Q: I am 24 and could sign up for insurance through my father’s employer. Or I could buy my own insurance in the exchange. What are the pros and cons?
A. First, compare the costs:
- Depending on how your father’s employer structures benefits, and whether there are other family members covered on the plan, there may or may not be an additional premium taken out of your father’s paycheck if he adds you to his plan.
- If you shop in the exchange, your eligibility for subsidies is based on household income. If your father claims you as a dependent on his tax return, his income (and the rest of his household’s income) would be counted in determining whether you’re eligible for subsidies in the exchange. But if you file your own taxes, your household income would be based on the income on your own return.

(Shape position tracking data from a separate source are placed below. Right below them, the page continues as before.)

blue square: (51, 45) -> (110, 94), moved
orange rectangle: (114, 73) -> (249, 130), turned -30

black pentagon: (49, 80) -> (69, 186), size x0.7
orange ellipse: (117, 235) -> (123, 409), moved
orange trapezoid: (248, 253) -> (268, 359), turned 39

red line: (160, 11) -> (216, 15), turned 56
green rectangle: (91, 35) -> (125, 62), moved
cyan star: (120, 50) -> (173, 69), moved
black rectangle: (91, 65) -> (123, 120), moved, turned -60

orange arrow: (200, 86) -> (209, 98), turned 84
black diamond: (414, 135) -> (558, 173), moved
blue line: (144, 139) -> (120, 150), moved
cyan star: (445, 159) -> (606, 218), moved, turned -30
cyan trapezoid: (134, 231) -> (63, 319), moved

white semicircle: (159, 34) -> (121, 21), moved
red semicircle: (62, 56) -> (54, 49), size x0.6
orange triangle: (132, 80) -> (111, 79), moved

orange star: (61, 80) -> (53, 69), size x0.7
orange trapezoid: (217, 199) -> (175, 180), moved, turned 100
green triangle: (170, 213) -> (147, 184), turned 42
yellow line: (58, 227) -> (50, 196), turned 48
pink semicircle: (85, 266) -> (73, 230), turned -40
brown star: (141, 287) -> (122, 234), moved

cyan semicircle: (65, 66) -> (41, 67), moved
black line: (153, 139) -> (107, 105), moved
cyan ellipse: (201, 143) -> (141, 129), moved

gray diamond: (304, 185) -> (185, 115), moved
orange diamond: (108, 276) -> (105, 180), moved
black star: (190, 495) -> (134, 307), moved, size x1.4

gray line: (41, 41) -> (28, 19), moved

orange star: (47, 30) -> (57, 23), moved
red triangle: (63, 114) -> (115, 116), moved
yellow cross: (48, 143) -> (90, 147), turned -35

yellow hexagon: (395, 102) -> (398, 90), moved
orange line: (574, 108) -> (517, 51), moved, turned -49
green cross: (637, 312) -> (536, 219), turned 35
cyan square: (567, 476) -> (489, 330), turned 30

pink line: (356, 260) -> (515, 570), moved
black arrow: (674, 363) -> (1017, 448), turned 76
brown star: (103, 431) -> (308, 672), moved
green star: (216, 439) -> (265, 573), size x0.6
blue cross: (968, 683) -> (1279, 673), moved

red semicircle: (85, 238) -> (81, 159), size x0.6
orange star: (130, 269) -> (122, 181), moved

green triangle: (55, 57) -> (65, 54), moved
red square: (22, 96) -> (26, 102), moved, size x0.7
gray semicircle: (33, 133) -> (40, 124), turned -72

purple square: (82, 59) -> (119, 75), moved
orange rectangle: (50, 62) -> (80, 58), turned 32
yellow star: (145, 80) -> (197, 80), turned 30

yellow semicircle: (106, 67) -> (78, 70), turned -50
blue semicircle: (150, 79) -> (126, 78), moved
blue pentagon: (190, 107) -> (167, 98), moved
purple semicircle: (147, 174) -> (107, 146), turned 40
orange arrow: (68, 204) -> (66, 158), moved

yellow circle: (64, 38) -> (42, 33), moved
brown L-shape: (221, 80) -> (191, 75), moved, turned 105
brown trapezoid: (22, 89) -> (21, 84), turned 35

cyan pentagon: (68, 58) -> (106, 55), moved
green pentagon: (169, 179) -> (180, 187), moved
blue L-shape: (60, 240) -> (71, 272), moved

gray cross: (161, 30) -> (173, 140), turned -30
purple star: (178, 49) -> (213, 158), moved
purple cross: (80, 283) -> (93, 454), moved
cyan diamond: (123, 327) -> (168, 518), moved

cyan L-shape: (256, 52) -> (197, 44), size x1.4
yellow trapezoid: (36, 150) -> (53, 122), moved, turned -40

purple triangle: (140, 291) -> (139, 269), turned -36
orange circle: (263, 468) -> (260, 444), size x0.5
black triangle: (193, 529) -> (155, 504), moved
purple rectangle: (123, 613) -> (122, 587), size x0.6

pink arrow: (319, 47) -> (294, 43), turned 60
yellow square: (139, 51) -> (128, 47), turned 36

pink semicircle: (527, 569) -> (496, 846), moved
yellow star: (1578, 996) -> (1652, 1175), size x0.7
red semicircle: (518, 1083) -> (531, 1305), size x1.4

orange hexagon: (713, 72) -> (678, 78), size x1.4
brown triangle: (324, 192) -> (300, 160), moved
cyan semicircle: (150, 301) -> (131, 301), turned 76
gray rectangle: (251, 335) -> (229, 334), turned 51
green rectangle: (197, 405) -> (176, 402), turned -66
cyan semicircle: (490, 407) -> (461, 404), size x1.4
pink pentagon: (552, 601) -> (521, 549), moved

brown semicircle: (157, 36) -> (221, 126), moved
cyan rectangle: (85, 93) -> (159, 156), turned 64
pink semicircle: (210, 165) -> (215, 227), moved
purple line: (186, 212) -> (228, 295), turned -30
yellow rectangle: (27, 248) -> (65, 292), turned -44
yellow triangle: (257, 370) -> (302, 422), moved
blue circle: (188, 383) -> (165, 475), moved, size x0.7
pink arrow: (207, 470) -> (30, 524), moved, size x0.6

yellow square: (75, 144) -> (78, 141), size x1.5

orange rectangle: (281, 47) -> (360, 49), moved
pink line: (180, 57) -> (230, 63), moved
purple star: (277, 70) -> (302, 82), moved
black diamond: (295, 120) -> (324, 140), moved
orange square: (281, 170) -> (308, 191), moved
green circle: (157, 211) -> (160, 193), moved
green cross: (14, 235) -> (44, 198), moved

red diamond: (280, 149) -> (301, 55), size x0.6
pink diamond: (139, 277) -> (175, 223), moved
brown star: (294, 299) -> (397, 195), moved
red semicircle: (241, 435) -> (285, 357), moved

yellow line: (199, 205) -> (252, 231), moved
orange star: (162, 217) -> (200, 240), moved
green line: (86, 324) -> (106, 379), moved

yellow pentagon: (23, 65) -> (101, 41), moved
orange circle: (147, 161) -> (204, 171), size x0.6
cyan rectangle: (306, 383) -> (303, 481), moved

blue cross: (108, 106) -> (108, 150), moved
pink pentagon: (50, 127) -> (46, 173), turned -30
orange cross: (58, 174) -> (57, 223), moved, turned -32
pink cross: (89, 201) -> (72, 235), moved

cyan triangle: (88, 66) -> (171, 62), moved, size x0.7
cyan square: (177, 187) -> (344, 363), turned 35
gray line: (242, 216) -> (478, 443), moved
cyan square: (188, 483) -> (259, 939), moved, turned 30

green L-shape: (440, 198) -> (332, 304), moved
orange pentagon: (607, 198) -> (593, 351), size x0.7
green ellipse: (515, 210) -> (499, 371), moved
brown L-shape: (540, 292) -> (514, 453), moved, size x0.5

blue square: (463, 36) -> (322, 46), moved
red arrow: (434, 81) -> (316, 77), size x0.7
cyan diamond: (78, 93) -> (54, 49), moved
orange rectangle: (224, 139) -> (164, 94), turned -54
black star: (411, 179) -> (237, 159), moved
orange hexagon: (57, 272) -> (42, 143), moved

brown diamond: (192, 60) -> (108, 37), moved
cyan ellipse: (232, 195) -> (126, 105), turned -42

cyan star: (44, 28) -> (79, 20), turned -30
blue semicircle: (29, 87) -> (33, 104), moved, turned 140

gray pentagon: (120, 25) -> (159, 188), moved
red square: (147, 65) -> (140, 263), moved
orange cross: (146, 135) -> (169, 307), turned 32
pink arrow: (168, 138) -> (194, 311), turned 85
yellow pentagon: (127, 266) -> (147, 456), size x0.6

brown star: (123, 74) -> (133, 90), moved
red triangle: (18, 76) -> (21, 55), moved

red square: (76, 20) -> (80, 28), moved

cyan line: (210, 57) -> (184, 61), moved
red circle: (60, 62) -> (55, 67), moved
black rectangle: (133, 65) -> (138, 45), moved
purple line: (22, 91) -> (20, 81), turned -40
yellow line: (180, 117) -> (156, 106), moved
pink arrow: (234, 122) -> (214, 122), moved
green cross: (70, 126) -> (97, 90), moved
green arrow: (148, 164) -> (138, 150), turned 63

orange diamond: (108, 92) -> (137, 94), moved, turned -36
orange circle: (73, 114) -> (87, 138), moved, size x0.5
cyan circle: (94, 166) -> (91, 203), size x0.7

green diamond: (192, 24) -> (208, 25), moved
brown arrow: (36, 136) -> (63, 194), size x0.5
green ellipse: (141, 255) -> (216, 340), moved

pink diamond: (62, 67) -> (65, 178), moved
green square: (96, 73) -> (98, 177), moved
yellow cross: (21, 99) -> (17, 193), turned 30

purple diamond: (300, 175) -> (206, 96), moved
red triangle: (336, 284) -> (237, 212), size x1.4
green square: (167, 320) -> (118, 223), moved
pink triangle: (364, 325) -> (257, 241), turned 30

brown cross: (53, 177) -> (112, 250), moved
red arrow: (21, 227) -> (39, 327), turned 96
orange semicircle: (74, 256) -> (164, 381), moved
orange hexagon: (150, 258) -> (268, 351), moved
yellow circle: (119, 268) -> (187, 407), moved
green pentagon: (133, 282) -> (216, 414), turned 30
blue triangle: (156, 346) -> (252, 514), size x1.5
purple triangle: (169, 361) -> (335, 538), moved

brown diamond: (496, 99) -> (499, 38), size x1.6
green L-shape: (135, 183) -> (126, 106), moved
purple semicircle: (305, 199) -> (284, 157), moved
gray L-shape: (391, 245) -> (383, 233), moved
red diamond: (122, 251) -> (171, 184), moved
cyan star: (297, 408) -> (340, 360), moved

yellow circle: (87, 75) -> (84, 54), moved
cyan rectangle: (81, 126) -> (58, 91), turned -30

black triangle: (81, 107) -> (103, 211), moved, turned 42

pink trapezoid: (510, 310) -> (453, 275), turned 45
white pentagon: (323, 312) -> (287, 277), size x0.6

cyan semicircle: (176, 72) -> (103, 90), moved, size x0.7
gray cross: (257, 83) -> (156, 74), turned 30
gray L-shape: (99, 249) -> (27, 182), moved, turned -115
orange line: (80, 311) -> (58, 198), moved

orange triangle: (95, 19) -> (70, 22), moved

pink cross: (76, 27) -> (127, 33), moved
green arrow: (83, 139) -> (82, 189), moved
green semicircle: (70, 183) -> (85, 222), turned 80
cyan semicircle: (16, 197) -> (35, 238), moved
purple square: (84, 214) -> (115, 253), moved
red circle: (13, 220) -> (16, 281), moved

- Be sure to compare the non-premium costs of the various options too. Consider the deductible, copays, coinsurance, and out-of-pocket maximum on the plan through your father’s employer, and how it compares with the options you could get on your own.
Then find out the details of the provider network for your father’s plan. Can you go out of network? How much more would it cost? If your father’s plan is limited to local medical providers and you live far away, that might be a reason to get your own plan instead.
If you’re married, your father’s plan does not have to cover your spouse. You can remain on your father’s plan until you turn 26 — even if you’re married — but your spouse would have to get a separate policy.
Finally, keep in mind that if you become pregnant, your father’s plan may not cover maternity care for you. His plan is almost certainly required to cover maternity for employees and spouses, but that provision does not apply to employees’ children. Prenatal care is covered for dependents, but the cost of the labor and delivery could be out-of-pocket. If you get your own plan, it will cover maternity.